Mouse iPSCs were differentiated into CD8αβ T cells by co-culture with murine OP9 bone marrow stromal cells expressing the Notch ligand Delta-like 1 (OP9-DL1) and were enriched by CD8 positive selection. Activated iPSC-derived T cells were adoptively transferred to immunocompetent C57BL/6 and immunodeficient NOD/SCID, IL-2 receptor γ chain knockout mice. Immunodeficient but not immunocompetent mice developed hepatic tumors. Reverse transcription (RT)-PCR identified Pme1-l TCR gene in tumor cells, confirming tumor origin. Moreover, histology of liver tumors is suggestive of lymphoma or lymphosarcoma. Within the population of CD8+ iPSC-derived cells, a small subpopulation co-expressing CD8 and SSEA-1 was present. Sorting the cells by SSEA-1 positivity eliminated tumor formation in vivo.

Mouse iPSCs were also differentiated into DCs by co-culture with OP9-DL1 cells and granulocyte macrophage colony-stimulating factor. Despite similar use of iPSCs with chromosomal abnormalities and prolonged passaging in vitro, SSEA-1+ cells were not identified when they were differentiated to DCs, and iPSC-derived DCs did not form tumors in immunodeficient mice.

Taken together, this study revealed the potential risk of tumorigenicity of iPSC-derived immune cells in our preclinical model.

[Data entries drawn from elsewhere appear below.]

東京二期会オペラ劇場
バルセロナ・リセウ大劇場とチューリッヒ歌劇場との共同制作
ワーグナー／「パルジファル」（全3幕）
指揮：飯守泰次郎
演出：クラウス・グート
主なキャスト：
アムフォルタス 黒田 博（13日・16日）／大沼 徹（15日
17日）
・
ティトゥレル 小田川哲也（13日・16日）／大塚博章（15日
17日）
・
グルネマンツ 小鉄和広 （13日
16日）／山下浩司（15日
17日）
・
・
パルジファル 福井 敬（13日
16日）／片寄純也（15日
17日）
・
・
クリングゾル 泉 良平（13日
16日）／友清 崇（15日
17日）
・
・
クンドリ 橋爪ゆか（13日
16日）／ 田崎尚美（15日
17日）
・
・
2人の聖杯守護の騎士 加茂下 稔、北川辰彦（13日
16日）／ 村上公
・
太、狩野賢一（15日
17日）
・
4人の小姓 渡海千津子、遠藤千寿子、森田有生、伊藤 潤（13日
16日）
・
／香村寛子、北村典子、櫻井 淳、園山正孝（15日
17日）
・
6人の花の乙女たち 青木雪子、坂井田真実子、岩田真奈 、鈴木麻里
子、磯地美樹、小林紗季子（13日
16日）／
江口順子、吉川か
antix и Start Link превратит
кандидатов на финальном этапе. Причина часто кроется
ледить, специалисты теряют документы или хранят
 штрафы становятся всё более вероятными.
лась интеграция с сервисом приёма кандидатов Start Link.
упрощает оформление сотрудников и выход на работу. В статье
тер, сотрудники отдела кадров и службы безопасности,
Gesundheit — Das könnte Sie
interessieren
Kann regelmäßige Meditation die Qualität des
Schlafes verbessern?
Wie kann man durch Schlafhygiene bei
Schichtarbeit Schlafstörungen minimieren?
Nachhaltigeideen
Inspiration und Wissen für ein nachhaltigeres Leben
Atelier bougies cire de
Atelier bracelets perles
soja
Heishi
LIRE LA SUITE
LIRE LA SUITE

The presence of chromosomal abnormalities did not definitively determine risk of tumorigenesis upon transplantation. The relationship between SSEA-1 positivity and tumor formation suggests contaminating cells may carry tumorigenic characteristics. Further work is required to develop differentiation methods that generate pure populations, free of tumorigenic intermediates, to potentiate the clinical use of iPSC-derived immunotherapy.

Disclosures: No relevant conflicts of interest to declare.